You can break your steps down into as many tasks as you need. Do what’s right for you, just make sure that each of the tasks is specific. eg. “look on the internet for where I can do a course on business taxation” isn’t specific; “contact the top three results for business taxation courses on ‘Google'”, is.

Set yourself a deadlineRemember, as with the goals, every task needs to be measurable; you need a target so you know when you’ve achieved each one.

Once you’ve got all your tasks written down, assign each of them a deadline. Obviously, some of these deadlines may change. Especially if the completion of your task is reliant on waiting for information.

But, assign one anyway and change it if you need to later on.

Great! Now you’ve got all of the actions necessary to achieve your Major Goal.

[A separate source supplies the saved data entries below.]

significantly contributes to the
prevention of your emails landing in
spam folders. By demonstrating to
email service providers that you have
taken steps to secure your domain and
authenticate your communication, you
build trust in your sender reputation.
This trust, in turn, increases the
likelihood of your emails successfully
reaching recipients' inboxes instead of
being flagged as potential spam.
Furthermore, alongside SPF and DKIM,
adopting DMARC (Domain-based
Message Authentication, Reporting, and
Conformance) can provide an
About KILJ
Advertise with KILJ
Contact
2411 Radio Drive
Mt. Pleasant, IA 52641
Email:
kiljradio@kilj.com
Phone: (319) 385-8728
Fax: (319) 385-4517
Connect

Before you get too excited though, you’ve got another problem to consider now.

 

The final step

You’ve most likely got a ‘mish-mash’ of tasks that don’t have any structure to them. You’ve got the destination and you know everywhere you have to be on the way there. What you don’t have, is a route planned out.

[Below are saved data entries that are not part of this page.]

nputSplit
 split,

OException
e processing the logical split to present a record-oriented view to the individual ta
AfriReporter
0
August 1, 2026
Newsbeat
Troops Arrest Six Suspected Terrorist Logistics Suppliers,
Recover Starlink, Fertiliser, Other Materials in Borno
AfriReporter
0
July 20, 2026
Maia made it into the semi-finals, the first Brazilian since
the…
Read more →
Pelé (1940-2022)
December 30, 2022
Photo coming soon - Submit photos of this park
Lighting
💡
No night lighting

The final part of this exercise will help you with that!

The final sheet will allow you to create a simple chronological list of tasks. With that you can work your way through, from top to bottom.

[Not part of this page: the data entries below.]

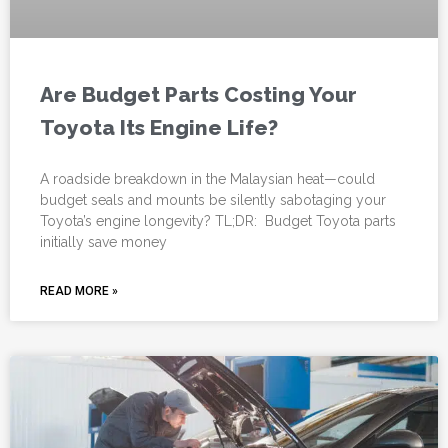
Are Budget Parts Costing Your
Toyota Its Engine Life?
A roadside breakdown in the Malaysian heat—could
budget seals and mounts be silently sabotaging your
Toyota’s engine longevity? TL;DR: Budget Toyota parts
initially save money
READ MORE »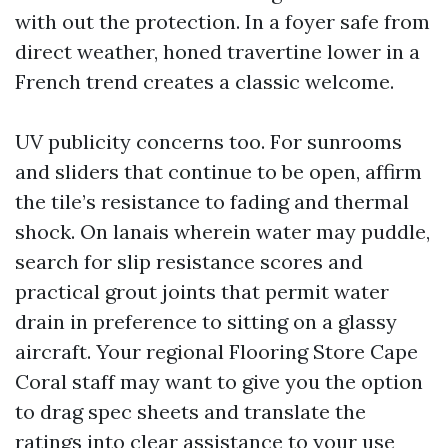
with out the protection. In a foyer safe from
direct weather, honed travertine lower in a
French trend creates a classic welcome.
UV publicity concerns too. For sunrooms
and sliders that continue to be open, affirm
the tile’s resistance to fading and thermal
shock. On lanais wherein water may puddle,
search for slip resistance scores and
practical grout joints that permit water
drain in preference to sitting on a glassy
aircraft. Your regional Flooring Store Cape
Coral staff may want to give you the option
to drag spec sheets and translate the
ratings into clear assistance to your use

So, take your list of action steps and add them to the ‘Specific Tasks in Completion Order’ sheet. Put the first thing you need to do, first in the list, then work your way down until the final task is at the bottom. Use extra sheets if you need to.

 

The science says…

A survey in the Journal of Clinical Psychology (1-1-2014) found that a person who explicitly sets goals, is 10 times more likely to achieve them than a person who just has vague idea of what they want to achieve.

62% of Americans set at least one goal per year, only 8% of those achieve them! Of that 8%, just over half (64%), reach their goal and keep it for one month before slipping back, 46% last past 6 months.

This means that less than 4% of people who set goals, manage to maintain them once they’ve been achieved. By completing the all the steps, you’ve done what 96% of people who set goals have failed to do; you have a written, achievable plan of every step necessary.

Every task you complete builds your confidence and increases your self-belief.

 

Final thoughts…

The only thing left now, is take action on your first task!

Once you’ve achieved your goal, don’t fall into the trap of believing that everything will be fantastic. Once you get there, and you will, you’ll have other desires that your want to realize. Go through the same process with those goals and you’ll get them too!

Never forget that the small wins are more important for your confidence that the main goal. Take as many opportunities as possible to register a win.